The agent-based model is a discrete-time model wherein each agent has one of two states at each time period, adopting or non-adopting. We treat the households who adopted in the first 2 years (2001 and 2002) as seed adopters. At the beginning of the simulation, seed adopters are in the adopting state. In each iterate period, the adopting agents remain in their state, whereas the non-adopting agents update their adoption states based on two rules corresponding to the mechanisms of social learning and externalities, respectively, as follows:

• (i) Social learning In each period, a non-adopter becomes adopting with a probability (elaborated below).

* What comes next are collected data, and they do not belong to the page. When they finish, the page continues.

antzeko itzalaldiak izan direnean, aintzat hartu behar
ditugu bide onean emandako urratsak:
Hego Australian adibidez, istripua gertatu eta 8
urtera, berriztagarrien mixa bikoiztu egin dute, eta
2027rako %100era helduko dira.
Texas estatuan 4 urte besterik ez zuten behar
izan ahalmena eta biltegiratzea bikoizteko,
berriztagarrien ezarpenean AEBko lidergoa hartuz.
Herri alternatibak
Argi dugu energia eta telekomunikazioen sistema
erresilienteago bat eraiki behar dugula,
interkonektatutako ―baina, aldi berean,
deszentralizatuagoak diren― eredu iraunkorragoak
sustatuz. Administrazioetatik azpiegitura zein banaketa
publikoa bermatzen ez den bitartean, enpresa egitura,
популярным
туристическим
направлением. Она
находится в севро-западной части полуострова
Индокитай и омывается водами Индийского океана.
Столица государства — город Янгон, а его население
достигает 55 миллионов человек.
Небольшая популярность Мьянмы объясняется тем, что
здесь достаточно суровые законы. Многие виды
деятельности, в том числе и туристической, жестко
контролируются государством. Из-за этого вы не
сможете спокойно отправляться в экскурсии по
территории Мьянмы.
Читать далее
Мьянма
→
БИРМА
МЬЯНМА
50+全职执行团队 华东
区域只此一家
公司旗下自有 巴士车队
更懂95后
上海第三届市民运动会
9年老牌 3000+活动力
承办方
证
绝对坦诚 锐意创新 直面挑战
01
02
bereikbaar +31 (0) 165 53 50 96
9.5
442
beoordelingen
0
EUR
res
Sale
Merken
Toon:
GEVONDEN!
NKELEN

The probability updates according to the proportion of his adopting peers on the kinship network in the last round.
• (ii) Externalities In each period, a non-adopter becomes adopting once the proportion of his adopting peers on the neighbourhood network reaches a threshold in the last period.

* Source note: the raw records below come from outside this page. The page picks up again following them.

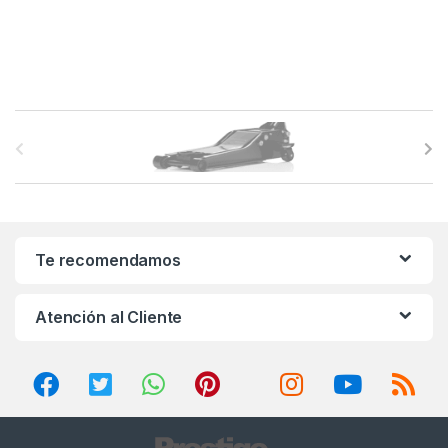
B
r
a
n
Te recomendamos
d
Atención al Cliente
s
C
a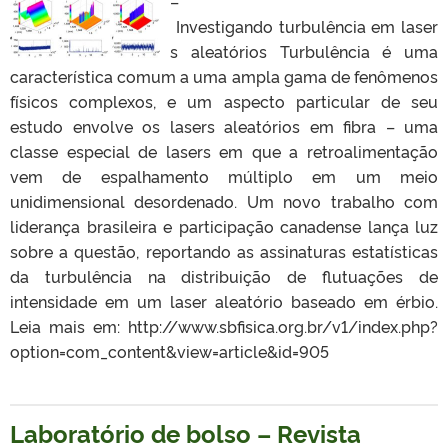
–
Investigando turbulência em laser
s aleatórios Turbulência é uma
característica comum a uma ampla gama de fenômenos
físicos complexos, e um aspecto particular de seu
estudo envolve os lasers aleatórios em fibra – uma
classe especial de lasers em que a retroalimentação
vem de espalhamento múltiplo em um meio
unidimensional desordenado. Um novo trabalho com
liderança brasileira e participação canadense lança luz
sobre a questão, reportando as assinaturas estatísticas
da turbulência na distribuição de flutuações de
intensidade em um laser aleatório baseado em érbio.
Leia mais em: http://www.sbfisica.org.br/v1/index.php?
option=com_content&view=article&id=905
Laboratório de bolso – Revista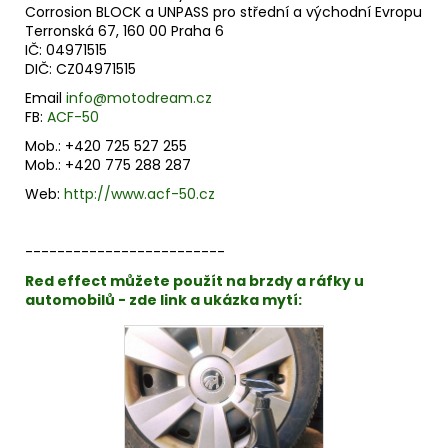
Corrosion BLOCK a UNPASS pro střední a východní Evropu
Terronská 67, 160 00 Praha 6
IČ: 04971515
DIČ: CZ04971515
Email
info@motodream.cz
FB:
ACF-50
Mob.: +420 725 527 255
Mob.: +420 775 288 287
Web:
http://www.acf-50.cz
-------------------------
Red effect můžete použít na brzdy a ráfky u
automobilů - zde link a ukázka mytí: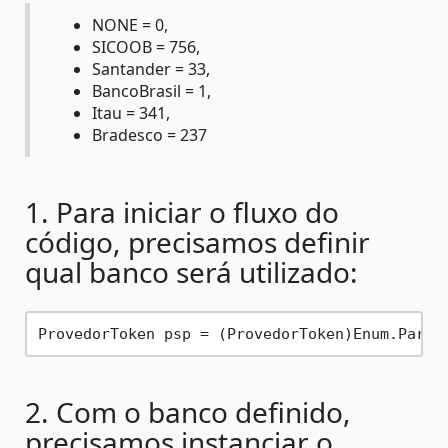
NONE = 0,
SICOOB = 756,
Santander = 33,
BancoBrasil = 1,
Itau = 341,
Bradesco = 237
1. Para iniciar o fluxo do
código, precisamos definir
qual banco será utilizado:
ProvedorToken psp = (ProvedorToken)Enum.Parse
2. Com o banco definido,
precisamos instanciar o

We now elaborate how the probability for a household to adopt is determined. Let $$p_{it}$$ denote the probability that the household $$i$$ adopts at time $$t$$. It is a function of household's characteristics $$X_i$$, time-varying factors $$Z_t$$ and the effect of social learning $$F^{kin}_{it}$$ (specifically, the proportion of the household $$i$$'s adopting peers over all peers on the kinship layer at the time $$t$$), given by

 $$p_{i,t} = \Pr(\mbox{adoption}X_i, F^{kin}_{i,t}) = f(\alpha + X'_i \beta + Z'_t\gamma + \lambda F^{kin}_{i,t})$$
where $$f$$ is assumed to be a logistical function that is widely used. It yields:
 $$\log \left(\frac{p_{i,t}}{1-p_{i,t}} \right) = \alpha + X'_i \beta + Z'_t\gamma + \lambda F^{kin}_{i,t}$$

The threshold for externalities, $$h$$, is a predefined ratio varying between 0 and 1. Households compare this ratio with the proportion of the household's adopting peers on the land layer $$F^{land}_{i,t}$$. The household $$i$$ adopts when $$F^{nei}_{it} > h$$; otherwise, it remains unchanged.

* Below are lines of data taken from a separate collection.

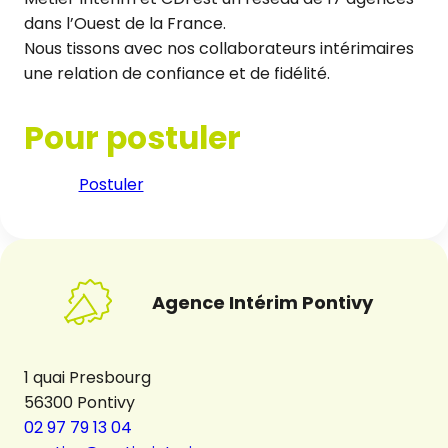
dans l’Ouest de la France.
Nous tissons avec nos collaborateurs intérimaires
une relation de confiance et de fidélité.
Pour postuler
Postuler
Agence Intérim Pontivy
1 quai Presbourg
56300 Pontivy
02 97 79 13 04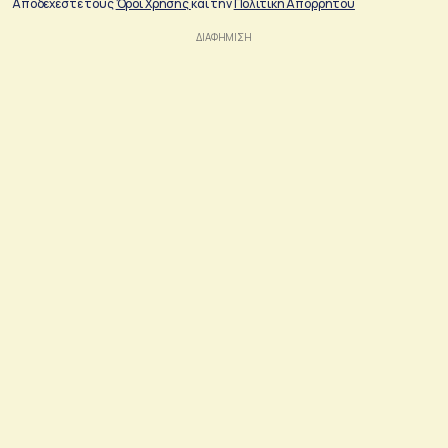
Αποδέχεστε τους
Όροι Χρήσης
και την
Πολιτικη Απορρήτου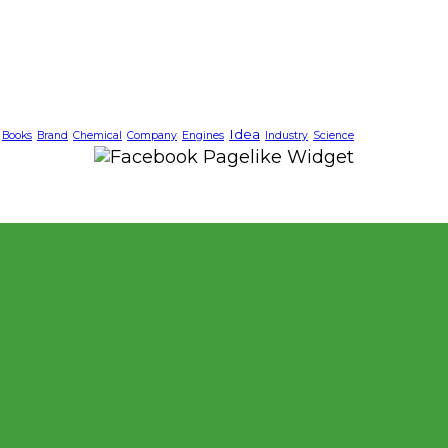
Idea
Books
Brand
Chemical
Company
Engines
Industry
Science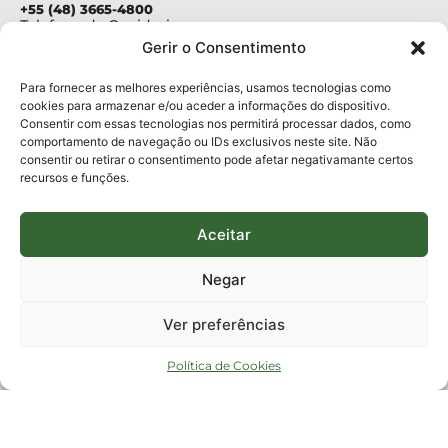
+55 (48) 3665-4800
Telefone da Ouvidoria
0800-6448500
Gerir o Consentimento
E-mails:
protocolo@fapesc.sc.gov.br
Para assuntos relacionados à Pesquisa
Para fornecer as melhores experiências, usamos tecnologias como
pesquisa@fapesc.sc.gov.br
cookies para armazenar e/ou aceder a informações do dispositivo.
Para assuntos relacionados à Inovação
Consentir com essas tecnologias nos permitirá processar dados, como
inovacao@fapesc.sc.gov.br
comportamento de navegação ou IDs exclusivos neste site. Não
Para assuntos relacionados à Bolsas
consentir ou retirar o consentimento pode afetar negativamante certos
bolsas@fapesc.sc.gov.br
recursos e funções.
Para assuntos relacionados à Prestação de Contas
prestacaodecontas@fapesc.sc.gov.br
Para assuntos relacionados à Plataforma
plataforma@fapesc.sc.gov.br
Aceitar
Encarregado de dados
Jair Artur da Silva dpo@fapesc.sc.gov.br 3665-4831
Negar
ENDEREÇO
ParqTec Alfa – Rodovia José Carlos Daux, 600 (SC-401),
Ver preferências
km 01, Módulo 12A, Edifício Fapesc / Celta, 5° andar
Bairro
João Paulo, Florianópolis, SC
Política de Cookies
CEP
88030 - 902
Política de privacidade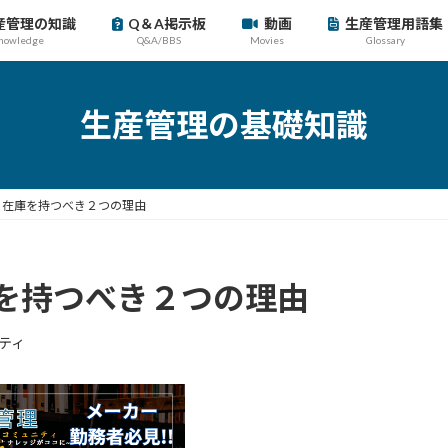
産管理の知識
Q＆A掲示板
動画
生産管理用語集
nowledge
Q&A/BBS
Movies
Glossary
生産管理の基礎知識
】在庫を持つべき２つの理由
を持つべき２つの理由
ティ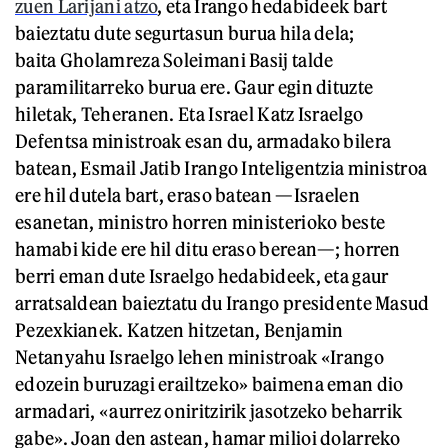
zuen Larijani atzo
, eta Irango hedabideek bart
baieztatu dute segurtasun burua hila dela;
baita Gholamreza Soleimani Basij talde
paramilitarreko burua ere. Gaur egin dituzte
hiletak, Teheranen. Eta Israel Katz Israelgo
Defentsa ministroak esan du, armadako bilera
batean, Esmail Jatib Irango Inteligentzia ministroa
ere hil dutela bart, eraso batean —Israelen
esanetan, ministro horren ministerioko beste
hamabi kide ere hil ditu eraso berean—; horren
berri eman dute Israelgo hedabideek, eta gaur
arratsaldean baieztatu du Irango presidente Masud
Pezexkianek. Katzen hitzetan, Benjamin
Netanyahu Israelgo lehen ministroak «Irango
edozein buruzagi erailtzeko» baimena eman dio
armadari, «aurrez oniritzirik jasotzeko beharrik
gabe». Joan den astean, hamar milioi dolarreko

The vector of household-level covariates, $$X_i$$, consists of age of household head, number of farming workers and sum of path lengths to earliest adopters. Farming AS is a more labour intensive work than farming traditional crops, so a household's adoption behaviour was likely to be influenced by its abundance of labour. This is reflected by age of household head and number of farming workers. Considering the possible influence of earlies adopters, we include a covariate indicating household's social connection to the earliest adopters in its village. The time-varying covariate $$Z_t$$ here only refers to last year's average price in the wholesale market.

In our case, households' adoption behaviour updated annually and the diffusion process lasted from 2003 to 2009. Accordingly, our model iterates on a yearly basis and the iteration proceeds for 7 years (the first 2 years are treated as the initial period in the model). The two effects occur simultaneously in reality, so we set the order to update them as random in the model. We repeat the simulation for 100 times and take the means of them for the output variables (e.g., adoption rate).

#### Model calibration

Calibration in this paper refers to setting values to parameters with real-world data. It is pertinent to the parameters that characterise households themselves and their behavioural environment. The three types of social networks, kinship network, house neighbourhood networks and land plot neighbourhood networks are calibrated with the actual networks in 2001 for each studied village. These networks are static during the diffusion process. The demographic characteristics for households are calibrated with the real data in 2001. They, except age (which grows each year), do not change over time. The distance to arterial road for each village is calibrated in the same manner. The price for each year is calibrated with the actual price in the corresponding year. The seed adopters in the model are aligned with those in 2002, the initial period of the simulation, for each village.

#### Model estimation

The task of estimation is to find the values for parameters so the output best fit data. There parameters, in our case, are those define households' behavioural process, i.e., the underlying mechanism of peer effects. Instead of simply finding the optimal value for each of the parameters, we obtain optimal values for each parameter by fitting the model to each of a large number of datasets (1000 in our case), which are generated by a statistical process (bootstrapping). With such a large number of optimal values, we can estimate the distribution of the optimal values and further determine whether the parameter matters in the behavioural process from a statistical perspective.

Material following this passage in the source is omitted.